EXERCISE. Set down each line of the data below exactly as it stands, dropping the pictures.

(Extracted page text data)
===============
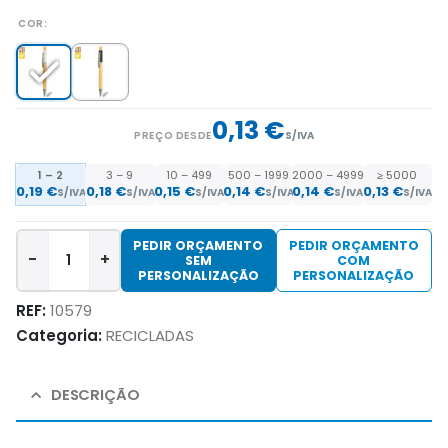
COR
0,13 €
PREÇO DESDE
S/IVA
1 – 2
3 – 9
10 – 499
500 – 1999
2000 – 4999
≥ 5000
0,19 €
0,18 €
0,15 €
0,14 €
0,14 €
0,13 €
S/IVA
S/IVA
S/IVA
S/IVA
S/IVA
S/IVA
PEDIR ORÇAMENTO
PEDIR ORÇAMENTO
-
+
SEM
COM
PERSONALIZAÇÃO
PERSONALIZAÇÃO
REF:
10579
Categoria:
RECICLADAS
DESCRIÇÃO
===============
RESPONSE TO THIS EXERCISE.
COR
0,13 €
PREÇO DESDE
S/IVA
1 – 2
3 – 9
10 – 499
500 – 1999
2000 – 4999
≥ 5000
0,19 €
0,18 €
0,15 €
0,14 €
0,14 €
0,13 €
S/IVA
S/IVA
S/IVA
S/IVA
S/IVA
S/IVA
PEDIR ORÇAMENTO
PEDIR ORÇAMENTO
-
+
SEM
COM
PERSONALIZAÇÃO
PERSONALIZAÇÃO
REF:
10579
Categoria:
RECICLADAS
DESCRIÇÃO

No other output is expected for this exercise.